Os casais jovens que não conseguem habitação e os outros que emigram como mão de obra qualificada, após a universidade, é outro fenómeno a que se tem dado pouca importância. Os resultados da emigração são prova do descontentamento de quem emigra.
As pessoas olham para o sistema político com a desconfiança de que os políticos só resolvem os seus problemas e os da sua clientela política, ignorando respostas públicas para o comum dos cidadãos, que não vêem as reformas políticas profundas que se impõem e prometidas nas campanhas eleitorais.
Há uma percepção de sonolência, por parte do governo de coligação, neste período de legislatura.
A coligação, que começou com genica, deitou-se a dormir e, neste último ano, mantém-se hibernada.
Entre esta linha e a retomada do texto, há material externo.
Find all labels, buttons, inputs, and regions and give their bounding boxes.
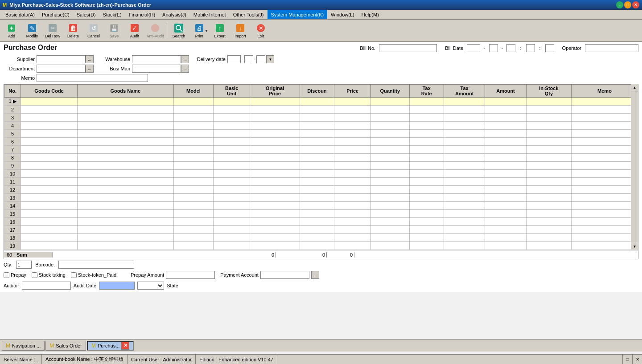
warehouse-input[interactable] [132, 55, 181, 63]
stock-token-paid-checkbox[interactable] [71, 272, 77, 278]
cell-discount[interactable] [300, 194, 334, 202]
taskbar-purchase-close[interactable]: ✕ [121, 342, 129, 350]
cell-tax_amount[interactable] [444, 178, 485, 186]
auditor-input[interactable] [22, 282, 71, 290]
cell-memo[interactable] [571, 138, 638, 146]
cell-price[interactable] [334, 234, 371, 242]
menu-financial[interactable]: Financial(H) [125, 10, 159, 19]
cell-amount[interactable] [485, 242, 526, 250]
menu-window[interactable]: Window(L) [327, 10, 358, 19]
cell-goods_code[interactable] [21, 234, 78, 242]
payment-account-browse-button[interactable]: ... [311, 271, 319, 279]
table-row[interactable]: 10 [4, 170, 638, 178]
cell-price[interactable] [334, 178, 371, 186]
delivery-date-dropdown[interactable]: ▼ [266, 55, 274, 63]
cell-basic_unit[interactable] [214, 130, 250, 138]
table-row[interactable]: 14 [4, 202, 638, 210]
cell-goods_code[interactable] [21, 154, 78, 162]
stock-token-paid-checkbox-field[interactable]: Stock-token_Paid [71, 272, 116, 278]
cell-goods_name[interactable] [77, 178, 173, 186]
bill-date-hh[interactable] [526, 44, 535, 52]
cell-goods_name[interactable] [77, 138, 173, 146]
cell-tax_amount[interactable] [444, 146, 485, 154]
cell-tax_rate[interactable] [409, 218, 444, 226]
cell-model[interactable] [173, 138, 213, 146]
cell-quantity[interactable] [371, 154, 409, 162]
cell-goods_name[interactable] [77, 218, 173, 226]
cell-memo[interactable] [571, 234, 638, 242]
cell-quantity[interactable] [371, 242, 409, 250]
cell-model[interactable] [173, 114, 213, 122]
cell-goods_name[interactable] [77, 202, 173, 210]
cell-original_price[interactable] [250, 210, 300, 218]
scroll-down-button[interactable]: ▼ [631, 243, 638, 250]
cell-goods_name[interactable] [77, 210, 173, 218]
cell-original_price[interactable] [250, 138, 300, 146]
cell-price[interactable] [334, 194, 371, 202]
cell-original_price[interactable] [250, 122, 300, 130]
taskbar-sales-order[interactable]: M Sales Order [45, 341, 86, 351]
cell-price[interactable] [334, 130, 371, 138]
cell-amount[interactable] [485, 138, 526, 146]
audit-date-input[interactable] [99, 282, 135, 290]
cell-tax_amount[interactable] [444, 226, 485, 234]
cell-tax_rate[interactable] [409, 170, 444, 178]
cell-tax_rate[interactable] [409, 186, 444, 194]
cell-tax_rate[interactable] [409, 226, 444, 234]
cell-memo[interactable] [571, 202, 638, 210]
cell-basic_unit[interactable] [214, 178, 250, 186]
audit-button[interactable]: ✓ Audit [125, 21, 144, 41]
menu-help[interactable]: Help(M) [358, 10, 383, 19]
cell-amount[interactable] [485, 234, 526, 242]
cell-model[interactable] [173, 122, 213, 130]
cell-tax_amount[interactable] [444, 154, 485, 162]
table-row[interactable]: 1 ▶ [4, 98, 638, 106]
scroll-up-button[interactable]: ▲ [631, 84, 638, 91]
cell-goods_name[interactable] [77, 170, 173, 178]
cell-goods_code[interactable] [21, 210, 78, 218]
cell-tax_amount[interactable] [444, 210, 485, 218]
supplier-input[interactable] [37, 55, 86, 63]
cell-basic_unit[interactable] [214, 202, 250, 210]
table-row[interactable]: 3 [4, 114, 638, 122]
cell-amount[interactable] [485, 154, 526, 162]
menu-system-management[interactable]: System Management(K) [268, 10, 328, 19]
cell-original_price[interactable] [250, 178, 300, 186]
cell-amount[interactable] [485, 106, 526, 114]
cancel-button[interactable]: ↺ Cancel [84, 21, 103, 41]
cell-memo[interactable] [571, 114, 638, 122]
stock-taking-checkbox[interactable] [32, 272, 37, 278]
cell-goods_name[interactable] [77, 146, 173, 154]
cell-amount[interactable] [485, 114, 526, 122]
search-button[interactable]: Search [169, 21, 189, 41]
payment-account-input[interactable] [260, 271, 309, 279]
cell-goods_code[interactable] [21, 170, 78, 178]
cell-memo[interactable] [571, 130, 638, 138]
cell-basic_unit[interactable] [214, 122, 250, 130]
cell-discount[interactable] [300, 242, 334, 250]
cell-memo[interactable] [571, 186, 638, 194]
cell-amount[interactable] [485, 178, 526, 186]
cell-goods_name[interactable] [77, 130, 173, 138]
bill-no-input[interactable] [379, 44, 437, 52]
cell-instock_qty[interactable] [526, 114, 571, 122]
cell-model[interactable] [173, 98, 213, 106]
cell-amount[interactable] [485, 162, 526, 170]
bill-date-dd[interactable] [506, 44, 515, 52]
cell-original_price[interactable] [250, 170, 300, 178]
cell-tax_rate[interactable] [409, 114, 444, 122]
cell-goods_name[interactable] [77, 154, 173, 162]
cell-model[interactable] [173, 210, 213, 218]
cell-instock_qty[interactable] [526, 146, 571, 154]
cell-model[interactable] [173, 146, 213, 154]
cell-quantity[interactable] [371, 202, 409, 210]
cell-model[interactable] [173, 130, 213, 138]
cell-basic_unit[interactable] [214, 218, 250, 226]
menu-basic-data[interactable]: Basic data(A) [2, 10, 38, 19]
cell-quantity[interactable] [371, 210, 409, 218]
prepay-amount-input[interactable] [166, 271, 215, 279]
cell-amount[interactable] [485, 202, 526, 210]
cell-price[interactable] [334, 154, 371, 162]
cell-quantity[interactable] [371, 122, 409, 130]
cell-quantity[interactable] [371, 98, 409, 106]
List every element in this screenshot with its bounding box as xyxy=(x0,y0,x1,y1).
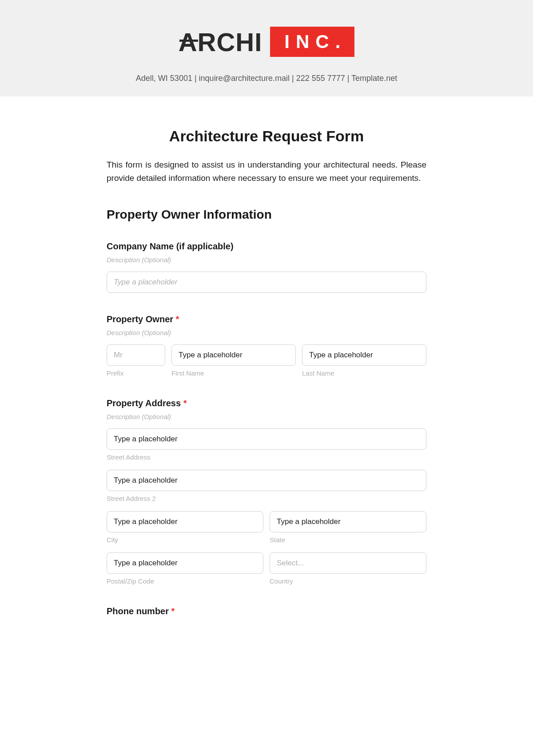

Não se conhece, nesta legislatura, obra nenhuma e medida de fundo estrutural, com muitos secretários regionais a prestarem-se à desilusão.
Há projectos estruturantes arrumados na gaveta e outros que se arrastam com a desculpa dos “grupos de trabalho”.
A coligação precisa de ouvir mais os seus autarcas e responsáveis pelas instituições sociais das localidades, os que gerem, todos os dias, situações sociais com mais proximidade das populações.
Há críticas sobre governantes fechados nos seus gabinetes e os Directores Regionais nem sabemos quem são.
Há uma lentidão inexplicável nas decisões, nos procedimentos e nas medidas que deviam ser tomadas atempadamente, mas que se arrastam sem justificação, para revolta de muitos sectores da sociedade.
Pode ser que o susto de 18 de Maio faça acordar a coligação.
4. A REVOLTA SILENCIOSA – O ciclo vertiginoso que os partidos vão criando com as sucessivas eleições, sem que isso traga algo de novo para melhorar a vida das pessoas, é gasolina atirada ao ambiente de irritação que se apodera das populações.
Todo este desencanto também tem a ver com uma geração de políticos que é a mais mal preparada de sempre.
Muitos vieram directamente das jotas para a plena militância, sem passar por uma vida de trabalho, sem experimentarem os problemas do dia-a-dia das famílias e empresas.
Não é um problema só nosso. Também lá fora estamos a assistir a uma geração decadente de líderes, sem chama para mobilizar cidadãos.
A revolta silenciosa que se apodera dos eleitores não se manifesta nas sondagens e os populistas aproveitam-se deste ambiente.
O espírito reformista que nos prometeram esfumou-se e as pessoas cansaram-se.
Os governos regionais, neste meio século da Autonomia, não eram doutrinários, mas pragmáticos e pouco reformistas, sempre vivendo com base nos ciclos eleitorais.
Mas a base eleitoral mudou e as novas gerações são mais inquietas e não se importam de ir às urnas manifestar o seu descontentamento por falta de resultados.
Por isso, é urgente ouvir mais as populações.
O próprio parlamento regional, fechado em si próprio na cidade da Horta, deveria ter como obrigação, todos os anos, visitar as freguesias da Região.
Se os políticos – governantes, deputados e dirigentes partidários – estivessem mais próximos das populações (que não só as urbanas), compreenderiam melhor a razão dos eleitores para se revoltarem.
Muitos acham que a população é mansa, mas na hora do voto a mansidão tem outro nome, deixando os senhores dos gabinetes em choque.
Habituem-se, porque vai piorar se continuarem confortavelmente sentados.